Some questions about QSAttn. #76

nhw649 · 2023-10-23T09:40:48Z

(1) When computing category codes, src is support feature, why do src, category_code and tsp need to do QSAttn? It's not mentioned in the paper.
(2) Why do QSAttn only on the first layer?

In deformable_transformer.py:

def forward_supp_branch(self, src, pos, reference_points, spatial_shapes, level_start_index, padding_mask, tsp, support_boxes):
    # self attention
    src2 = self.self_attn(self.with_pos_embed(src, pos), reference_points, src, spatial_shapes, level_start_index, padding_mask)
    src = src + self.dropout1(src2)
    src = self.norm1(src)

    support_img_h, support_img_w = spatial_shapes[0, 0], spatial_shapes[0, 1]
    supp_roi = torchvision.ops.roi_align(
        src.transpose(1, 2).reshape(src.shape[0], -1, support_img_h, support_img_w),
        support_boxes,
        output_size=(7, 7),
        spatial_scale=1 / 32.0,
        aligned=True)

    supp_roi=supp_roi.mean(3).mean(2) # [episode_size, C]
    category_code = supp_roi.sigmoid() # [episode_size, C]

    if self.QSAttn:
        # siamese attention
        src, tsp = self.siamese_attn(src,
                                     inverse_sigmoid(category_code).unsqueeze(0).expand(src.shape[0], -1, -1),
                                     category_code.unsqueeze(0).expand(src.shape[0], -1, -1),
                                     tsp)

        # ffn
        src = self.forward_ffn(src + tsp)
    else:
        src = self.forward_ffn(src)

    return src, category_code

The text was updated successfully, but these errors were encountered:

nanfangAlan · 2023-10-23T13:39:13Z

You could find answers in Sec 4.2 and Table 8.

ZhangGongjie · 2023-11-16T05:23:55Z

@Yuxuan-W The implementation is the same as the paper. And if you read codes carefully, you will find CAM is not used at every encoder layer.

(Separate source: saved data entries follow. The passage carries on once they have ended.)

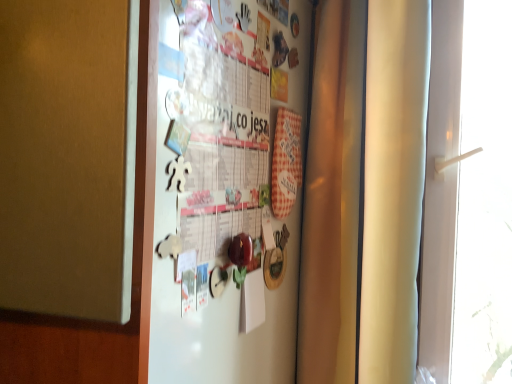 Locate an element on the screen. The width and height of the screenshot is (512, 384). white paperboard fridge at center is located at coordinates (224, 189).

In order to face white paperboard fridge at center, should I rotate leftwards or rightwards?

Rotate right and turn 0.875 degrees.

The image size is (512, 384). Describe the element at coordinates (224, 189) in the screenshot. I see `white paperboard fridge at center` at that location.

The image size is (512, 384). What are the coordinates of `white plastic handle at right` in the screenshot? It's located at (468, 198).

This screenshot has width=512, height=384. What do you see at coordinates (468, 198) in the screenshot?
I see `white plastic handle at right` at bounding box center [468, 198].

What is the approximate height of white plastic handle at right?

3.55 feet.

Measure the distance between point [436,375] and camera.

The distance of point [436,375] from camera is 4.06 feet.

The height and width of the screenshot is (384, 512). Find the location of `white paperboard fridge at center`. white paperboard fridge at center is located at coordinates (224, 189).

Is white paperboard fridge at center at the right side of white plastic handle at right?

Incorrect, white paperboard fridge at center is not on the right side of white plastic handle at right.

Which object is closer to the camera, white paperboard fridge at center or white plastic handle at right?

white paperboard fridge at center is closer to the camera.

Which is behind, point (278, 30) or point (484, 224)?

Point (484, 224)

From the image's perspective, is white paperboard fridge at center located above or below white plastic handle at right?

From the image's perspective, white paperboard fridge at center appears above white plastic handle at right.

From a real-world perspective, is white paperboard fridge at center physically located above or below white plastic handle at right?

Clearly, from a real-world perspective, white paperboard fridge at center is above white plastic handle at right.

In terms of width, does white paperboard fridge at center look wider or thinner when compared to white plastic handle at right?

white paperboard fridge at center is thinner than white plastic handle at right.

Considering the relative sizes of white paperboard fridge at center and white plastic handle at right in the image provided, is white paperboard fridge at center shorter than white plastic handle at right?

Yes.

Considering the sizes of white paperboard fridge at center and white plastic handle at right in the image, is white paperboard fridge at center bigger or smaller than white plastic handle at right?

Considering their sizes, white paperboard fridge at center takes up less space than white plastic handle at right.

Which is correct: white paperboard fridge at center is inside white plastic handle at right, or outside of it?

white paperboard fridge at center lies outside white plastic handle at right.

Is white paperboard fridge at center far away from white plastic handle at right?

No.

Is white paperboard fridge at center oriented away from white plastic handle at right?

No, white paperboard fridge at center is not facing away from white plastic handle at right.

How many degrees apart are the facing directions of white paperboard fridge at center and white plastic handle at right?

The angular difference between white paperboard fridge at center and white plastic handle at right is 93.1 degrees.

The image size is (512, 384). I want to click on window below the white paperboard fridge at center (from a real-world perspective), so click(468, 198).

Consider the image. Which object is positioned more to the right, white plastic handle at right or white paperboard fridge at center?

From the viewer's perspective, white plastic handle at right appears more on the right side.

Which object is further away from the camera, white plastic handle at right or white paperboard fridge at center?

white plastic handle at right is behind.

Which is nearer, (495, 49) or (265, 47)?

Point (265, 47)

From the image's perspective, between white plastic handle at right and white paperboard fridge at center, who is located below?

white plastic handle at right is shown below in the image.

From a real-world perspective, is white plastic handle at right above or below white paperboard fridge at center?

white plastic handle at right is below white paperboard fridge at center.

Which object is wider, white plastic handle at right or white paperboard fridge at center?

→ With larger width is white plastic handle at right.

Is white plastic handle at right taller than white paperboard fridge at center?

Yes, white plastic handle at right is taller than white paperboard fridge at center.

Who is bigger, white plastic handle at right or white paperboard fridge at center?

With larger size is white plastic handle at right.

Is white plastic handle at right spatially inside white paperboard fridge at center, or outside of it?

white plastic handle at right is located beyond the bounds of white paperboard fridge at center.

Is white plastic handle at right positioned far away from white paperboard fridge at center?

No, white plastic handle at right is in close proximity to white paperboard fridge at center.

Is white paperboard fridge at center at the back of white plastic handle at right?

No, white plastic handle at right is not facing the opposite direction of white paperboard fridge at center.

Can you tell me how much white plastic handle at right and white paperboard fridge at center differ in facing direction?

They differ by 93.1 degrees in their facing directions.

Measure the distance from white plastic handle at right to white paperboard fridge at center.

The distance of white plastic handle at right from white paperboard fridge at center is 24.25 inches.

Where is `window that appears on the right of white paperboard fridge at center`? The height and width of the screenshot is (384, 512). window that appears on the right of white paperboard fridge at center is located at coordinates (468, 198).

Locate an element on the screen. This screenshot has height=384, width=512. window below the white paperboard fridge at center (from the image's perspective) is located at coordinates (468, 198).

This screenshot has height=384, width=512. Identify the location of fridge above the white plastic handle at right (from the image's perspective). (224, 189). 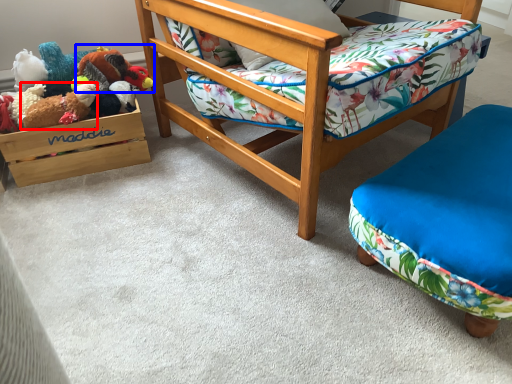 Question: Which of the following is the farthest to the observer, toy (highlighted by a red box) or toy (highlighted by a blue box)?

Choices:
 (A) toy
 (B) toy

Answer: (B) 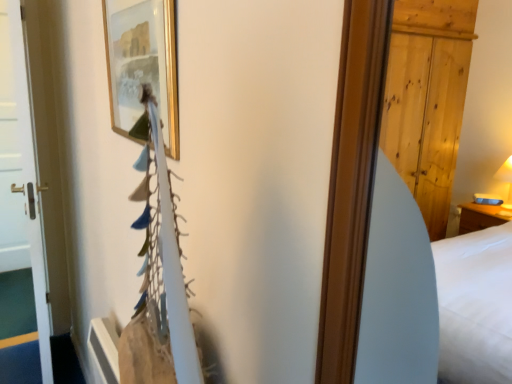 Question: Is gold/gilded picture frame at upper center situated inside white glossy door at left or outside?

Choices:
 (A) outside
 (B) inside

Answer: (A)

Question: In the image, is gold/gilded picture frame at upper center positioned in front of or behind white glossy door at left?

Choices:
 (A) behind
 (B) front

Answer: (B)

Question: Based on their sizes in the image, would you say gold/gilded picture frame at upper center is bigger or smaller than white glossy door at left?

Choices:
 (A) small
 (B) big

Answer: (A)

Question: Based on their positions, is white glossy door at left located to the left or right of gold/gilded picture frame at upper center?

Choices:
 (A) right
 (B) left

Answer: (B)

Question: Is point (0, 119) positioned closer to the camera than point (152, 9)?

Choices:
 (A) farther
 (B) closer

Answer: (A)

Question: In terms of height, does white glossy door at left look taller or shorter compared to gold/gilded picture frame at upper center?

Choices:
 (A) tall
 (B) short

Answer: (A)

Question: Considering their positions, is white glossy door at left located in front of or behind gold/gilded picture frame at upper center?

Choices:
 (A) behind
 (B) front

Answer: (A) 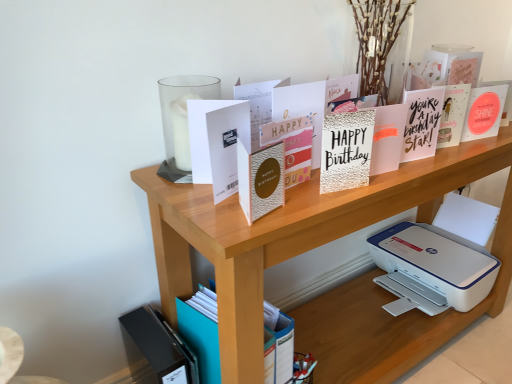 Identify the location of unoccupied region to the right of white textured card at center, the 2th paperback book viewed from the right. This screenshot has height=384, width=512. (425, 167). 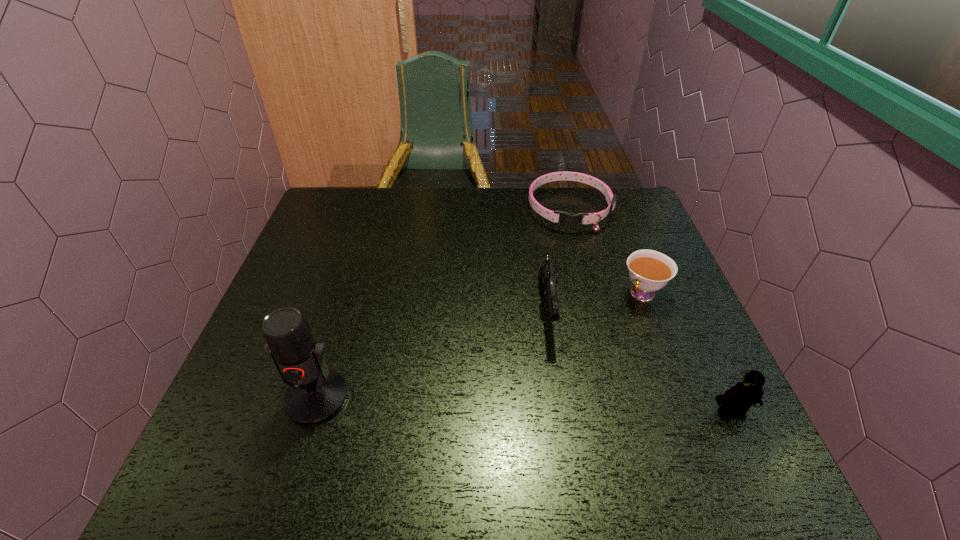 I want to click on vacant region located with the buckle on the shortest object, so click(x=573, y=266).

Where is `free space located 0.170m with the buckle on the shortest object`? The height and width of the screenshot is (540, 960). free space located 0.170m with the buckle on the shortest object is located at coordinates (573, 273).

Find the location of `vacant space located with the buckle on the shortest object`. vacant space located with the buckle on the shortest object is located at coordinates (577, 323).

This screenshot has width=960, height=540. I want to click on free spot located at the end of the barrel of the gun, so click(559, 412).

Find the location of `free space located 0.160m at the end of the barrel of the gun`. free space located 0.160m at the end of the barrel of the gun is located at coordinates coord(559,412).

Where is `vacant point located 0.120m at the end of the barrel of the gun`? This screenshot has height=540, width=960. vacant point located 0.120m at the end of the barrel of the gun is located at coordinates (557, 395).

This screenshot has width=960, height=540. In order to click on object located in the far edge section of the desktop in this screenshot , I will do `click(568, 219)`.

The height and width of the screenshot is (540, 960). I want to click on microphone located at the near edge, so click(316, 394).

Where is `Lego located at the near edge`? The image size is (960, 540). Lego located at the near edge is located at coordinates (735, 402).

nhw649 · 2023-11-16T05:29:13Z

@Yuxuan-W The implementation is the same as the paper. And if you read codes carefully, you will find CAM is not used at every encoder layer.

When computing category codes, src is support feature, why do src, category_code and tsp need to do QSAttn? It's not mentioned in the paper. Cannot be seen from fig. 4.

In deformable_transformer.py:

def forward_supp_branch(self, src, pos, reference_points, spatial_shapes, level_start_index, padding_mask, tsp, support_boxes):
    # self attention
    src2 = self.self_attn(self.with_pos_embed(src, pos), reference_points, src, spatial_shapes, level_start_index, padding_mask)
    src = src + self.dropout1(src2)
    src = self.norm1(src)

    support_img_h, support_img_w = spatial_shapes[0, 0], spatial_shapes[0, 1]
    supp_roi = torchvision.ops.roi_align(
        src.transpose(1, 2).reshape(src.shape[0], -1, support_img_h, support_img_w),
        support_boxes,
        output_size=(7, 7),
        spatial_scale=1 / 32.0,
        aligned=True)

    supp_roi=supp_roi.mean(3).mean(2) # [episode_size, C]
    category_code = supp_roi.sigmoid() # [episode_size, C]

    if self.QSAttn:
        # siamese attention
        src, tsp = self.siamese_attn(src,
                                     inverse_sigmoid(category_code).unsqueeze(0).expand(src.shape[0], -1, -1),
                                     category_code.unsqueeze(0).expand(src.shape[0], -1, -1),
                                     tsp)

        # ffn
        src = self.forward_ffn(src + tsp)
    else:
        src = self.forward_ffn(src)

    return src, category_code

Yuxuan-W · 2023-11-16T05:32:28Z

@Yuxuan-W The implementation is the same as the paper. And if you read codes carefully, you will find CAM is not used at every encoder layer.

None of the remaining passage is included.